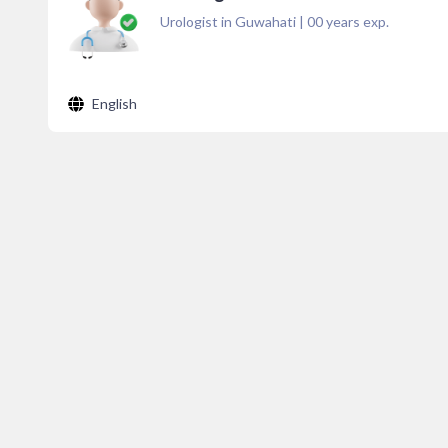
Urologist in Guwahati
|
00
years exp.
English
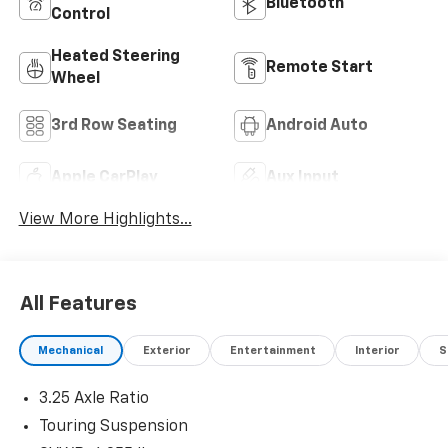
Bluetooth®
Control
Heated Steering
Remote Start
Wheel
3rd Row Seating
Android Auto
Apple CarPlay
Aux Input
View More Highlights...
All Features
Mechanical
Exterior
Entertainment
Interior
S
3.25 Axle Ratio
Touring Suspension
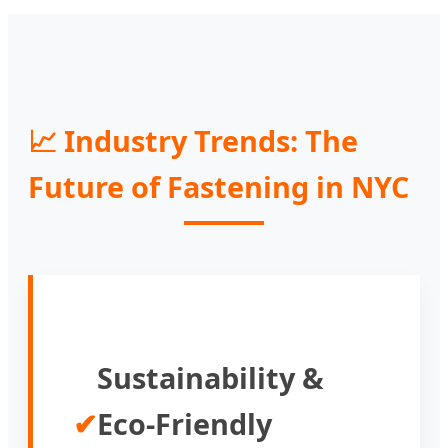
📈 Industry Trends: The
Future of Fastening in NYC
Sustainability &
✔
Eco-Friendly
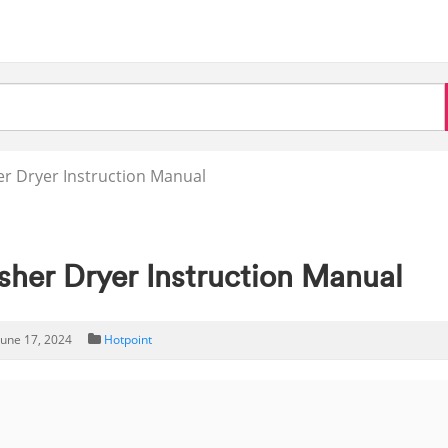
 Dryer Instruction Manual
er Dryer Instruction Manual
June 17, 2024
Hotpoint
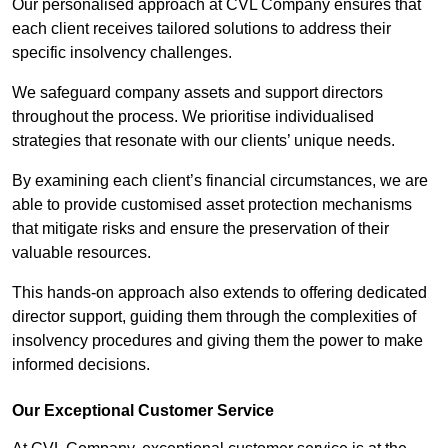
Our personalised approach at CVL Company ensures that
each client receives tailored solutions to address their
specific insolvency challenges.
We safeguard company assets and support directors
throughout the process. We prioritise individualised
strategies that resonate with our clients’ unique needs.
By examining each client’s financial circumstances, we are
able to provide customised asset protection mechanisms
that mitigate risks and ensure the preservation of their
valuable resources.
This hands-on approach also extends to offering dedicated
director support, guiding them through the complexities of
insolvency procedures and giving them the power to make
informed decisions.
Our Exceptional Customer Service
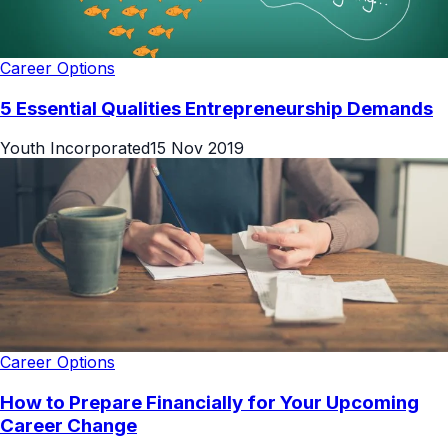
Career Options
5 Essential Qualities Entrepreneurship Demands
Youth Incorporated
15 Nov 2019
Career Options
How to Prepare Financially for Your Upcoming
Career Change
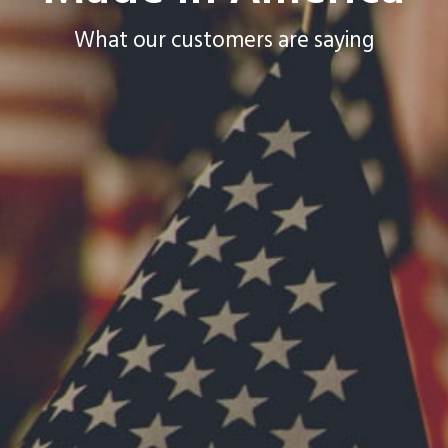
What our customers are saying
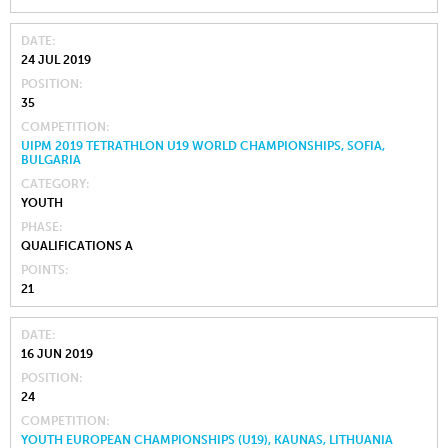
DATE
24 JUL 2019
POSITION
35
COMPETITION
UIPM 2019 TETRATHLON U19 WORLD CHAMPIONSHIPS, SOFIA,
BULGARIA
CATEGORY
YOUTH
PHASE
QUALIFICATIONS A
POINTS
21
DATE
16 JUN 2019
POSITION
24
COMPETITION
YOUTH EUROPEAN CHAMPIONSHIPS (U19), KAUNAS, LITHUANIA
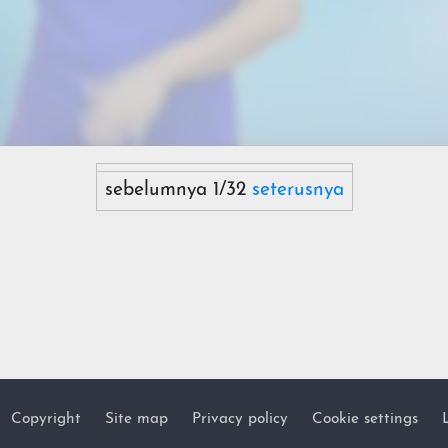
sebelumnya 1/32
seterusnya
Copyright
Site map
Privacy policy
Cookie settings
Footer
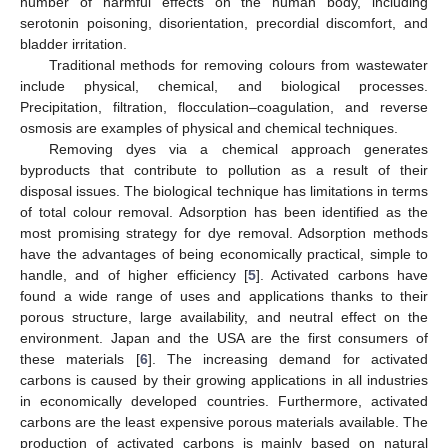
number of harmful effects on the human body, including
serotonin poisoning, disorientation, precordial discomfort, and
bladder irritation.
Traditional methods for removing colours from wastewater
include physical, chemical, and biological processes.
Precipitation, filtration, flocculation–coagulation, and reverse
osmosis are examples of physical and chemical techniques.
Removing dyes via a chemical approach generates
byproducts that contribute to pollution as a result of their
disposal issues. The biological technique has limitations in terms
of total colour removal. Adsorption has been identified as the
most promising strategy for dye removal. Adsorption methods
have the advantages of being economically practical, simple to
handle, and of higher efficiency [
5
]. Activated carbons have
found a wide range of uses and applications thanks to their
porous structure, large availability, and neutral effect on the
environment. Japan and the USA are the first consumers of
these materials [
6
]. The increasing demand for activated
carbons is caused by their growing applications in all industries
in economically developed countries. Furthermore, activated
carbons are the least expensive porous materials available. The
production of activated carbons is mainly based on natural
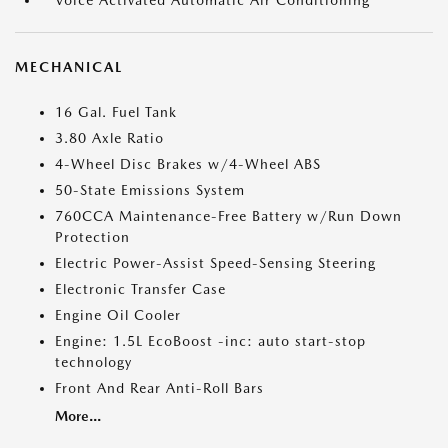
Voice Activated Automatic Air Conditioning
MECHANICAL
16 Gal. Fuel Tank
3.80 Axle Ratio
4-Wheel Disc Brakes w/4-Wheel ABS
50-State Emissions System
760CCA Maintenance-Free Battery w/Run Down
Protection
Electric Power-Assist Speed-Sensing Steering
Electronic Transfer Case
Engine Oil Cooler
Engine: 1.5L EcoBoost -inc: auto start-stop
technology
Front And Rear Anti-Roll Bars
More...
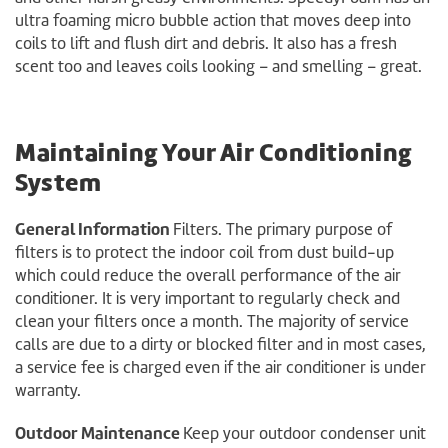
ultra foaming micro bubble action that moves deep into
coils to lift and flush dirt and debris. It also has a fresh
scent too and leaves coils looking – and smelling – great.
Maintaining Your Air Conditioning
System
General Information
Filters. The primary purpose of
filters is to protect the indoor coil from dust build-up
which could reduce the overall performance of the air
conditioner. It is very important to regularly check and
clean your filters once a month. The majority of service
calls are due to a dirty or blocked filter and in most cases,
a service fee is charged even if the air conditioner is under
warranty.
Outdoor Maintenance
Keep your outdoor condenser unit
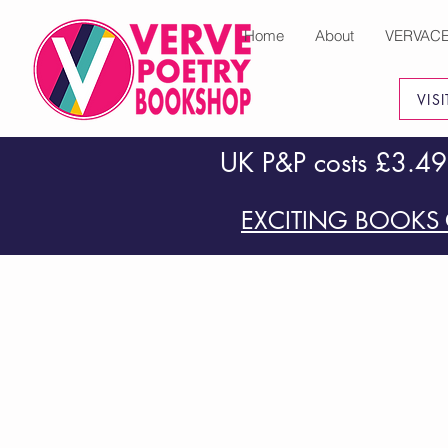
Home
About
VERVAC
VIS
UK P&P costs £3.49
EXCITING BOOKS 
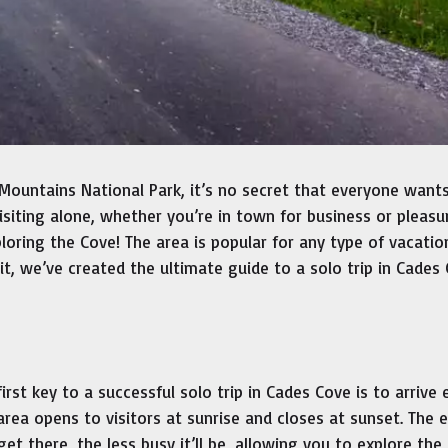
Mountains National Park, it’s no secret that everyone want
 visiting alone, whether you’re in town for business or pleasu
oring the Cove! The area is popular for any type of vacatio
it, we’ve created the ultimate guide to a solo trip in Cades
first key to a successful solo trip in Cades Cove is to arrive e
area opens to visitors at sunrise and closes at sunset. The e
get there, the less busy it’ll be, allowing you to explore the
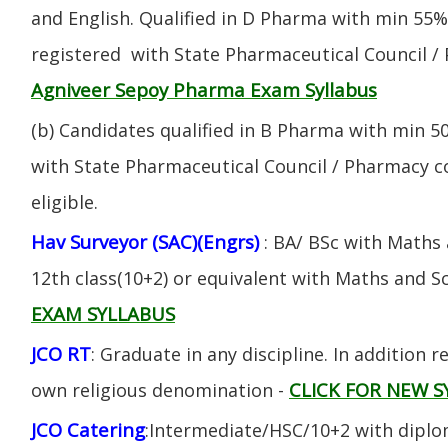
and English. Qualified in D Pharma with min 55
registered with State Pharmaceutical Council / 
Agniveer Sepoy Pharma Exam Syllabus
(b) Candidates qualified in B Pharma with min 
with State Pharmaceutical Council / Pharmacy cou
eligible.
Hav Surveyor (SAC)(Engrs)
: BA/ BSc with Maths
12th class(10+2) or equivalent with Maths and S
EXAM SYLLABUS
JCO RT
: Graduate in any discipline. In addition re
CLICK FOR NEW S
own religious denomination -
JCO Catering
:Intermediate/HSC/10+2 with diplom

........

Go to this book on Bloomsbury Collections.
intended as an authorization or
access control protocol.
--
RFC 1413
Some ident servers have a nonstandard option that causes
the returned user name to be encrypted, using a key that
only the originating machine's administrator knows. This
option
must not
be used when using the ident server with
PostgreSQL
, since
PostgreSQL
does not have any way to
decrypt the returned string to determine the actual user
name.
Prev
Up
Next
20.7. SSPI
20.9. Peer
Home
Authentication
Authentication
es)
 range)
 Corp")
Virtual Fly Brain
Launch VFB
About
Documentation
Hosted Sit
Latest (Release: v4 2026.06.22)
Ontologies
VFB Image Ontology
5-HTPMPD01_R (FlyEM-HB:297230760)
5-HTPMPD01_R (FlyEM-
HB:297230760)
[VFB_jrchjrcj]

........

Once the line with "Electric Power-Assist Speed-Sensing Steering" has been found above, output that line and every later line exactly, stopping after the line with "area opens to", and omit the pictures.

RESPONSE TO THIS EXERCISE:
Electric Power-Assist Speed-Sensing Steering
Electronic Transfer Case
Engine Oil Cooler
Engine: 1.5L EcoBoost -inc: auto start-stop
technology
Front And Rear Anti-Roll Bars
More...
ultra foaming micro bubble action that moves deep into
coils to lift and flush dirt and debris. It also has a fresh
scent too and leaves coils looking – and smelling – great.
Maintaining Your Air Conditioning
System
General Information
Filters. The primary purpose of
filters is to protect the indoor coil from dust build-up
which could reduce the overall performance of the air
conditioner. It is very important to regularly check and
clean your filters once a month. The majority of service
calls are due to a dirty or blocked filter and in most cases,
a service fee is charged even if the air conditioner is under
warranty.
Outdoor Maintenance
Keep your outdoor condenser unit
Home
About
VERVAC
VIS
UK P&P costs £3.49
EXCITING BOOKS 
Mountains National Park, it’s no secret that everyone want
 visiting alone, whether you’re in town for business or pleasu
oring the Cove! The area is popular for any type of vacatio
it, we’ve created the ultimate guide to a solo trip in Cades
first key to a successful solo trip in Cades Cove is to arrive e
area opens to visitors at sunrise and closes at sunset. The e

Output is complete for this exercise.